Needed from the data below: all lines that contain the word "водоснабжения".

────────────────

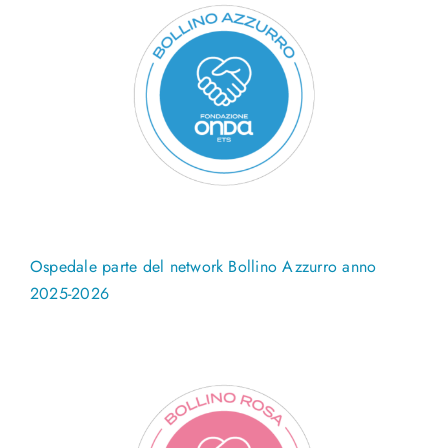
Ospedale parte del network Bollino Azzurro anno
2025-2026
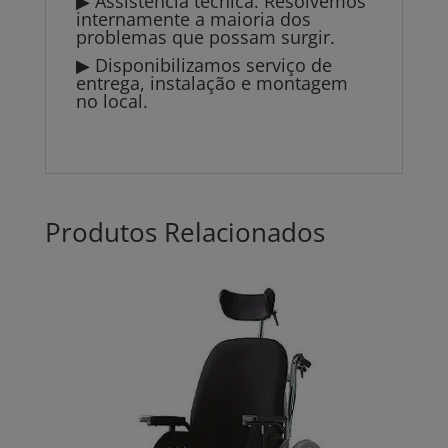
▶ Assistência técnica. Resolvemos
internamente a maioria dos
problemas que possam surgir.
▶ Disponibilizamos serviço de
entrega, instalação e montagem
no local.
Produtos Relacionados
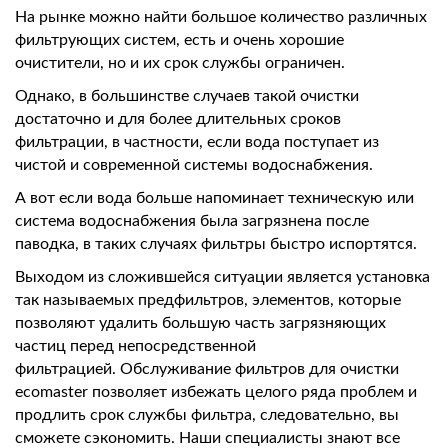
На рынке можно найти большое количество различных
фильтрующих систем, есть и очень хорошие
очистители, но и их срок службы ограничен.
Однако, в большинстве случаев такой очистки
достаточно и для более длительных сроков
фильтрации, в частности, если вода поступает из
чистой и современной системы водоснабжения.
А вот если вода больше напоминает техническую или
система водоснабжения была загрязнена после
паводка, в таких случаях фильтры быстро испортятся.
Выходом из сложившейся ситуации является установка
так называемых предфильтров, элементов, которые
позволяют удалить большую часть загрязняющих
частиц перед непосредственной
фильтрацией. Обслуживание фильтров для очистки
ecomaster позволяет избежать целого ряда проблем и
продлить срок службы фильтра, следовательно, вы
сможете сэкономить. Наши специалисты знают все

────────────────

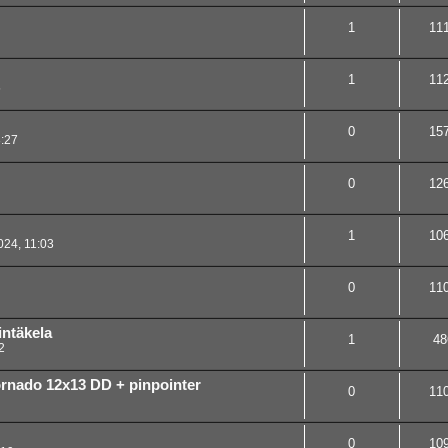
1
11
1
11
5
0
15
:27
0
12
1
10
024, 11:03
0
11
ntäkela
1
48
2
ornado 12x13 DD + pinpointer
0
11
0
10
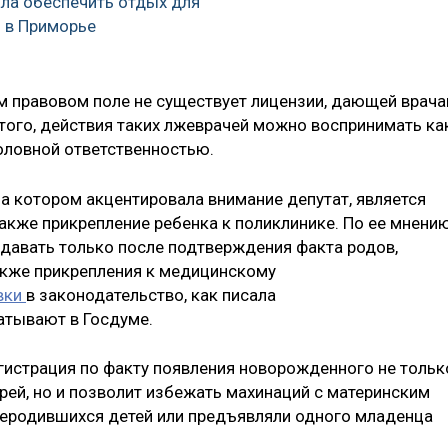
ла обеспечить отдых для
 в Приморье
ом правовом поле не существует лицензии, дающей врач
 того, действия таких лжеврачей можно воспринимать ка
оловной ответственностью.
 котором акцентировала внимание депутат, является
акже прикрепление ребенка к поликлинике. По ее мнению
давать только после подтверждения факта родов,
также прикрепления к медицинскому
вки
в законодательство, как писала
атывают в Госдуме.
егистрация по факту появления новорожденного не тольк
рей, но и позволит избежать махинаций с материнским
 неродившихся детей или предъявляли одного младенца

────────────────

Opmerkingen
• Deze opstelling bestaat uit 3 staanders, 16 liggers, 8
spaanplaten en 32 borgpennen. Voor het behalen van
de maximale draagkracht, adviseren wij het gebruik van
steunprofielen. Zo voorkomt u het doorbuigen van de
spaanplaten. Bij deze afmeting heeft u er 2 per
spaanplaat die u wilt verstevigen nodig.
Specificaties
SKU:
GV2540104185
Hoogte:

────────────────

Exercise result:
чистой и современной системы водоснабжения.
система водоснабжения была загрязнена после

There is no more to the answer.